Saved data entries
_ _ _

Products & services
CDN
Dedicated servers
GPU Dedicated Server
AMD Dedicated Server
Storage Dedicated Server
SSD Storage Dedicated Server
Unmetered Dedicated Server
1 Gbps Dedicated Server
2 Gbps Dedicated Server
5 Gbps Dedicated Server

_ _ _

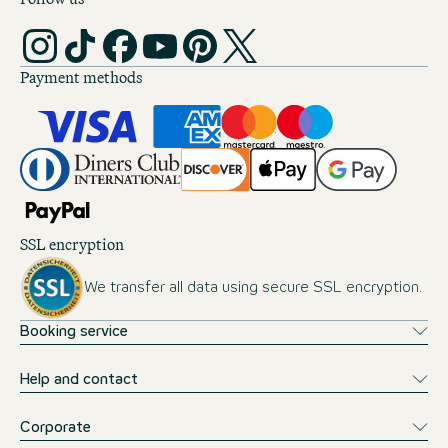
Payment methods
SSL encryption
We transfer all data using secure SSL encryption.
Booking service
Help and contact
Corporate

_ _ _

_Goal of the exercise_
Give back exactly the lines above starting at the line where "Products & services" appears and ending at the line where "5 Gbps Dedicated Server" appears, both included, with no other lines.

_Answer to the problem_
Products & services
CDN
Dedicated servers
GPU Dedicated Server
AMD Dedicated Server
Storage Dedicated Server
SSD Storage Dedicated Server
Unmetered Dedicated Server
1 Gbps Dedicated Server
2 Gbps Dedicated Server
5 Gbps Dedicated Server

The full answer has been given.